How serious in your opinion is the problem of ethnic tensions in Russia compared to Western countries?
There are significant ethnic tensions in the West, too. Yet a difference is that these tensions are seen, by the Western political and intellectual elite, as problems in themselves. In contrast, in Russia, there is a tendency to blame the various internal and foreign migrants for the tensions. The Russian official public likes discussing various deficiencies of the migrants rather than productive ways of fully integrating them into Russian society. As mentioned, that approach by itself is tantamount to playing with fire.
Is the Russian nationalist movement similar to ones in other countries? What are its key differences?
There are many similarities, but also some differences. A principal difference is that the acceptance of certain nationalist slogans in mainstream society has reached a considerable degree in Russia. Another difference is that the considerable irredentism of the Russian extreme right seems to be shared by large parts of the political and intellectual establishment. This joint discourse of the power holders and ultra-nationalists is characterized by a large dose of escapism. That means that a large part of the Russian public wants to escape from the current sad reality of Russia’s internal order and international relations, by dreaming up a fantasy world in which Russia is a global political center that reassembles “her” lands and will be reborn as an empire (although one should mention that the word “empire” itself is rejected by many de facto imperialists). While such megalomania can also be found among many non-Russian right-wing extremists, in Russia, these unrealistic dreams unite certain segments of the extreme and moderate right, social outcasts and mainstream politicians.

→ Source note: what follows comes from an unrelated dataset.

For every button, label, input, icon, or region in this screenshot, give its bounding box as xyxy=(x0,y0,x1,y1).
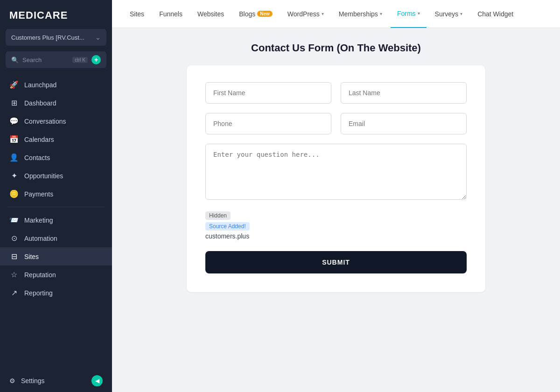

For the second year in a row, Alexei Navalny has refused to participate in the Russian March. Will this affect his political rating?
I would rather say that Navalny’s relative disengagement from close collusion with radical nationalism can increase his support, as it removes an irritant for many of his liberal supporters. An even more explicit distancing of Navalny from, and his apology for, voicing ethno-centrist ideas (that are, as mentioned, destructive for Russia anyway), would remove a major point of disagreement within Russia’s democratic movement. The various Russian democratic forces have to unite within one umbrella organization, and with one leader. Otherwise, they will never have a chance to gain political power. Currently, Navalny is the most obvious leader for the democrats. Yet, he has to make sure that he can carry the entire liberal spectrum of society with him, rather than fishing for support among the nationalist fans of Putin, Zyuganov or Zhirinovsky.